"The BusinessWeek Global 1000" (Cover Story, July 15) included companies from 23 countries. However, many Asian countries, including China, India, South Korea, and Taiwan, were not represented. Readers would have gotten an impression that most of the world's largest companies were in America, Europe, Japan, and Hong Kong.
They could also have gotten a false idea that Asian companies, except for those in Japan and Hong Kong, do not fare well against American and European competitors. As a proud citizen of one of the excluded countries, I am highly disappointed.
San Jose, Calif.
Are emerging markets not part of the "global market?" In my opinion, [separate lists] give readers the illusion that emerging-market companies are not worth as much as those in developed countries. That, at least, was my first impression. It was not until I started comparing the two tables that I realized, for example, China Mobile (Hong Kong), would have made it to rank 55, before Hewlett-Packard Co., had you placed China Mobile (Hong Kong) in the main table.
It might be helpful in the future if you were to put both markets in the same table. I believe that this will give investors a clearer and truly global picture of what is happening in the business world, especially for those who are interested in investing in the so-called "emerging markets."
Dae Jeon, South Korea
Editor's note: Companies from China, India, South Korea, and Taiwan appeared in the Emerging Markets 200 Scoreboard, which appeared in the same issue as the Global 1000.
The Global 1000 does not list a single South African company.

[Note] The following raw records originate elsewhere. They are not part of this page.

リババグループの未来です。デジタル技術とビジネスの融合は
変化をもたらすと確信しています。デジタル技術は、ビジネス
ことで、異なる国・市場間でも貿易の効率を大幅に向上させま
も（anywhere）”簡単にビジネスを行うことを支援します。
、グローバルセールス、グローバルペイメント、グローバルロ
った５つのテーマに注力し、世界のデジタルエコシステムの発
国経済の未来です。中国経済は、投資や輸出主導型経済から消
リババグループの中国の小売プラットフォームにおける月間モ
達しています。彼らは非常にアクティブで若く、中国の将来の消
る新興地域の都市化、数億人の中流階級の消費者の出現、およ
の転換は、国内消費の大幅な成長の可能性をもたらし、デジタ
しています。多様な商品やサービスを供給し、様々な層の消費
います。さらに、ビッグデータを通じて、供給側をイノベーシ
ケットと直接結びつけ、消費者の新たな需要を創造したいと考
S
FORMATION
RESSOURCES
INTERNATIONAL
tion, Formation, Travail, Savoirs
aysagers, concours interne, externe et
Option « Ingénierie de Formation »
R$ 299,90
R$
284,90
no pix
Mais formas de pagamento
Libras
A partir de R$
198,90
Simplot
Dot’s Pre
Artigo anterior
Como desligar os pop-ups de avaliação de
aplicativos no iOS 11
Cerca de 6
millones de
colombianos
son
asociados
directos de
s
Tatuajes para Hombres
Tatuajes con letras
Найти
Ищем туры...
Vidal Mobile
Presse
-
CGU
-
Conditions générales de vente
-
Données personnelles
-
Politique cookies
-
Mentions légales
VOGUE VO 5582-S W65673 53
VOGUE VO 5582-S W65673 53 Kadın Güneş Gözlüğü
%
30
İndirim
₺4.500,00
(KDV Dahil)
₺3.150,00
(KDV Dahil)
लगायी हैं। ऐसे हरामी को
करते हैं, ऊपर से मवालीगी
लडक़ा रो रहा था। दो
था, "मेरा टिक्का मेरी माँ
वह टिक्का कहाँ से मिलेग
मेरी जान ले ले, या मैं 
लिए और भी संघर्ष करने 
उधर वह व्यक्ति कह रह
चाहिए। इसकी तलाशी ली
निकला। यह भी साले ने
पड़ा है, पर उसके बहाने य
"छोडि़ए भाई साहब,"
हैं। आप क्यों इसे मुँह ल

Look at your own "Top 200 emerging market companies," however, and no fewer than 10 South African companies come in at more than $3.9 billion market cap, [higher than] Advanced Micro Devices at No. 1,000]. Not bad for a country that has been free only since 1994.
Undisputed leaders in deep-level hard-rock mining (five companies qualify for the Global 1000); a world-class financial services system (Old Mutual and two banks qualify); the world's leading chemicals-from-coal operation (Sasol), and the world's No. 2 brewer (SAB, now SAB Miller) all reflect a country with world-class competencies.
A (hopeful) prediction for the 2003 Global 1000: recognition that Africa is not all darkness and that the New Partnership for Africa's Development (NEPAD) can work. Also, a section for South Africa in your country-by-country list with more companies than Austria (1), Belgium (10), Denmark (6), Finland (6), Greece (3), Ireland (5), New Zealand (1), Norway (5), Portugal (3), and hypercompetitive Singapore (6). A few more years of freedom; goal-oriented economic and fiscal policy; and opportunities such as those presented by the U.S. (Africa Growth & Opportunity Act), the EU Trade Agreement, and NEPAD--and you can expect more world-class success out of Africa.
Perry & Associates
The artificial separation of markets into "developed" and "emerging" categories makes it difficult for investors to get a holistic view of what is going on in the world. What I have done is add in the Top 200 emerging-market companies. What was particularly interesting was the extent to which companies were profitable. [I found that] the market-cap weightings of the respective companies by country are almost identical to their MSCI country weights.
What is different, however, is their contribution to profits. Specifically, South Africa, which has a market-cap weight of just 0.57%, contributes almost three times as much to profitability: 1.42%. Similarly, the U.S., which has a market-cap weight of 51.66%, generated just 38% of last year's profits. This, coupled with some of the other ratios, makes South Africa look like a pretty good bet relative to other global markets.
Head of Research
Fairheads Asset Managers
Cape Town I enjoyed "Venezuela: Why Ch?vez could soon be gone--again" (International Outlook, July 8). Even though there are many peaceful and democratic people, it is too difficult to stop a social explosion. We are tired of waiting to claim a democratic country for our children.